Please filter the entries for the word "жовтня" and copy every line that has it.

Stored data
+ + + + +
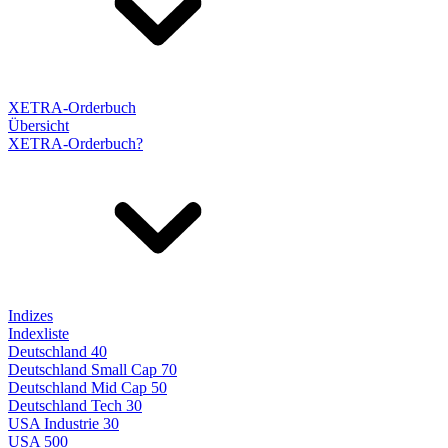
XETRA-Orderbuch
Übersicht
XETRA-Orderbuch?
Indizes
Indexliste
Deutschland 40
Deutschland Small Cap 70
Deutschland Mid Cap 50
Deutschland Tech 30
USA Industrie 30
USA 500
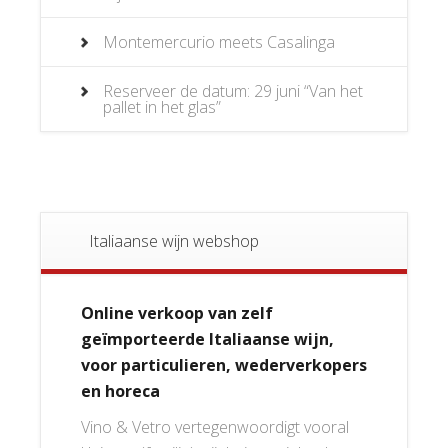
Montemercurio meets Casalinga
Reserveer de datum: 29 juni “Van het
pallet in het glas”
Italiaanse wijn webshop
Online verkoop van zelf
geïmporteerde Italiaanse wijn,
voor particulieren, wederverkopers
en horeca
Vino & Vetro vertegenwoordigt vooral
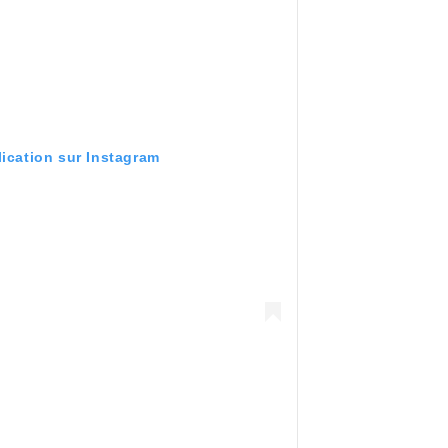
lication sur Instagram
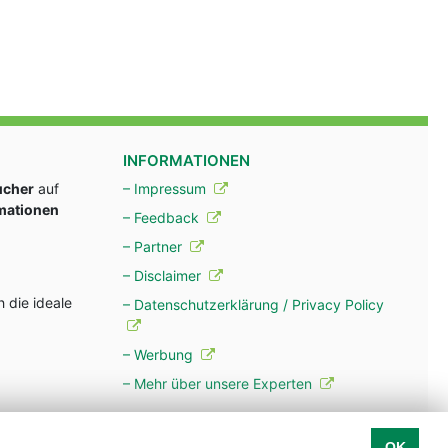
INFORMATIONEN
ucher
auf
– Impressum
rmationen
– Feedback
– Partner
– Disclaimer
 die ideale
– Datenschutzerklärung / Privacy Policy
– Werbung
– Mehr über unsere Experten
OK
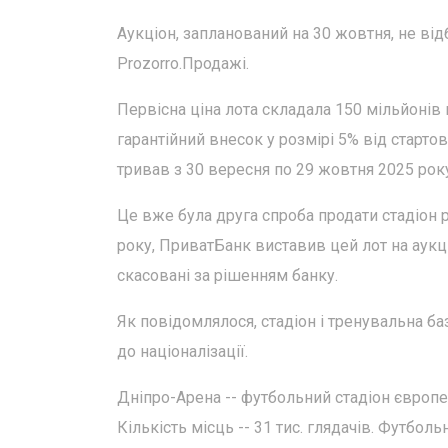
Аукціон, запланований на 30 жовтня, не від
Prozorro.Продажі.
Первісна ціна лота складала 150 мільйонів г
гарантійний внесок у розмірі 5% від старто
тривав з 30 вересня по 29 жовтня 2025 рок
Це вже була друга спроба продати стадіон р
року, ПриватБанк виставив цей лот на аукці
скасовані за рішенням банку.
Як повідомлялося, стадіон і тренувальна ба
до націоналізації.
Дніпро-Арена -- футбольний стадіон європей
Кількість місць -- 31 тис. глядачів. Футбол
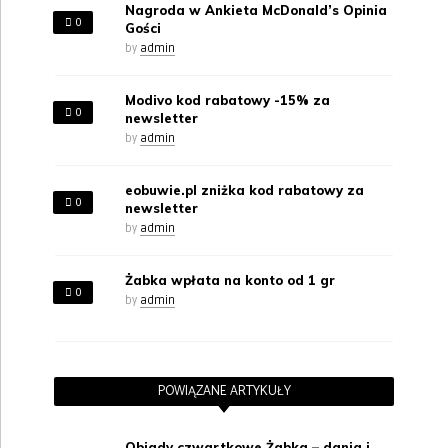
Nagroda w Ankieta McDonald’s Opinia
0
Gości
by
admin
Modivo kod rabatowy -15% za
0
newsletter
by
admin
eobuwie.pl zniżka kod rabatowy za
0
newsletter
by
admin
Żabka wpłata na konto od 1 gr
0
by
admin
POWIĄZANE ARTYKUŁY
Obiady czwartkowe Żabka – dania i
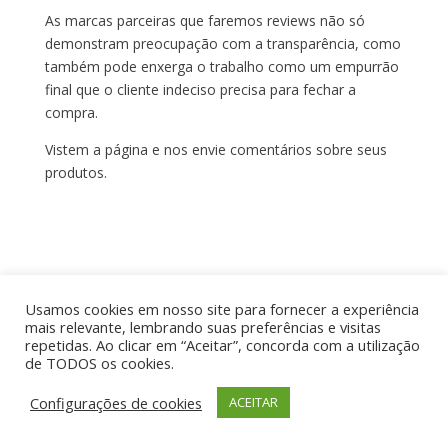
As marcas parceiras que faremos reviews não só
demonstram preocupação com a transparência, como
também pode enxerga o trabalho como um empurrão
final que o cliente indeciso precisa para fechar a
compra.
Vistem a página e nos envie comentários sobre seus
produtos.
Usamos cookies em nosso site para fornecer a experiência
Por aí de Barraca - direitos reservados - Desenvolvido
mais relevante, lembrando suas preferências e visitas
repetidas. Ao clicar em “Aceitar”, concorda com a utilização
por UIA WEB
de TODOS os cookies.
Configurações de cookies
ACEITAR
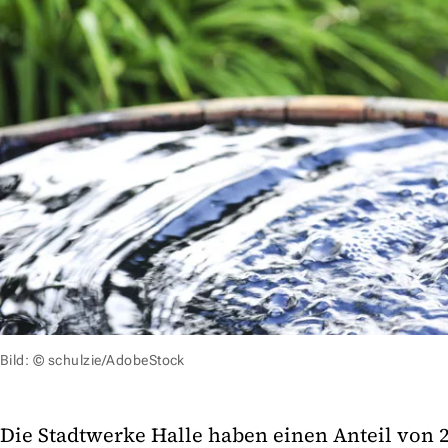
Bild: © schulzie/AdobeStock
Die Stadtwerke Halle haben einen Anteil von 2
+ + + + +
> **Answer**:
Аукціон, запланований на 30 жовтня, не від
тривав з 30 вересня по 29 жовтня 2025 рок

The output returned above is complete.